**Records**
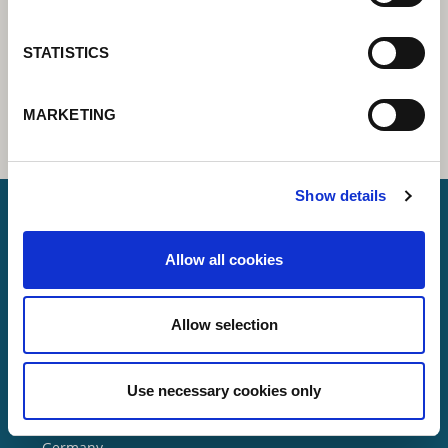
STATISTICS
MARKETING
Show details
Allow all cookies
Lorch Schweißtechnik GmbH
+49 7191 503-0
Allow selection
info(at)lorch.eu
Use necessary cookies only
Im Anwänder 24 – 26
71549
Auenwald
Germany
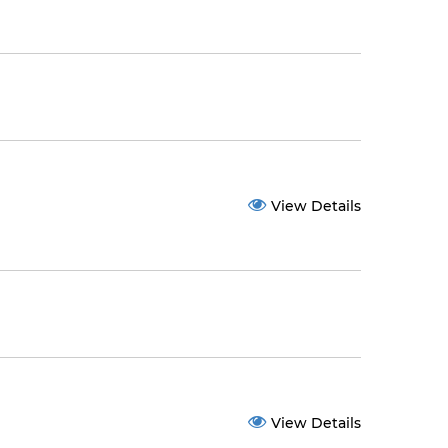
View Details
View Details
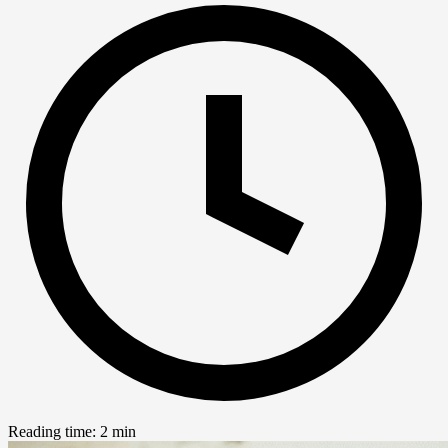
Reading time: 2 min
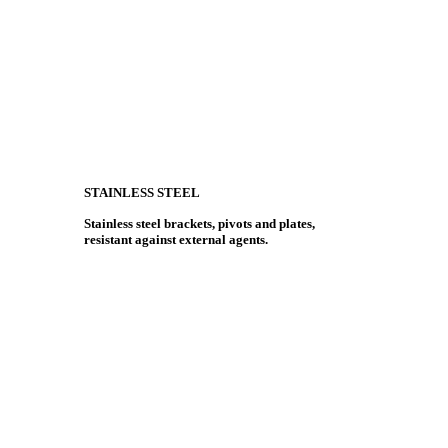
STAINLESS STEEL
Stainless steel brackets, pivots and plates,
resistant against external agents.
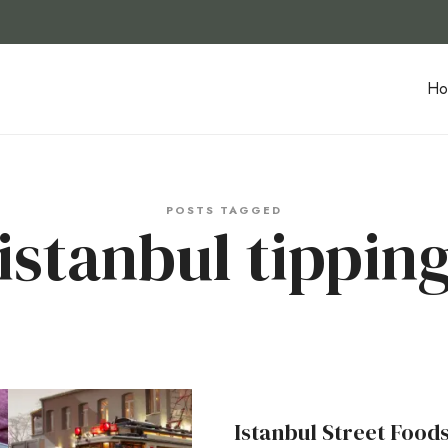
Ho
POSTS TAGGED
istanbul tippin
Istanbul Street Food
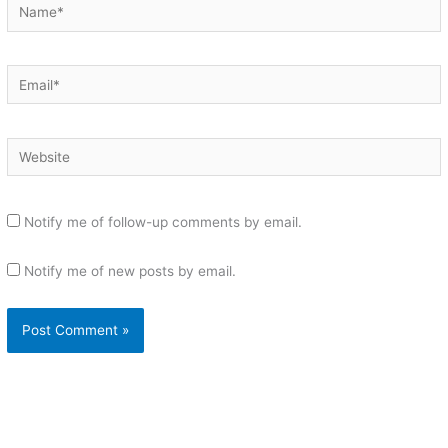
Name*
Email*
Website
Notify me of follow-up comments by email.
Notify me of new posts by email.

**To do**
Return the entries above exactly as they appear. Pictures should not be copied.

**Final answer**
STATISTICS
MARKETING
Show details
Allow all cookies
Lorch Schweißtechnik GmbH
+49 7191 503-0
Allow selection
info(at)lorch.eu
Use necessary cookies only
Im Anwänder 24 – 26
71549
Auenwald
Germany
View Details
View Details
Reading time: 2 min
STAINLESS STEEL
Stainless steel brackets, pivots and plates,
resistant against external agents.
Ho
POSTS TAGGED
istanbul tippin
Istanbul Street Food
Name*
Email*
Website
Notify me of follow-up comments by email.
Notify me of new posts by email.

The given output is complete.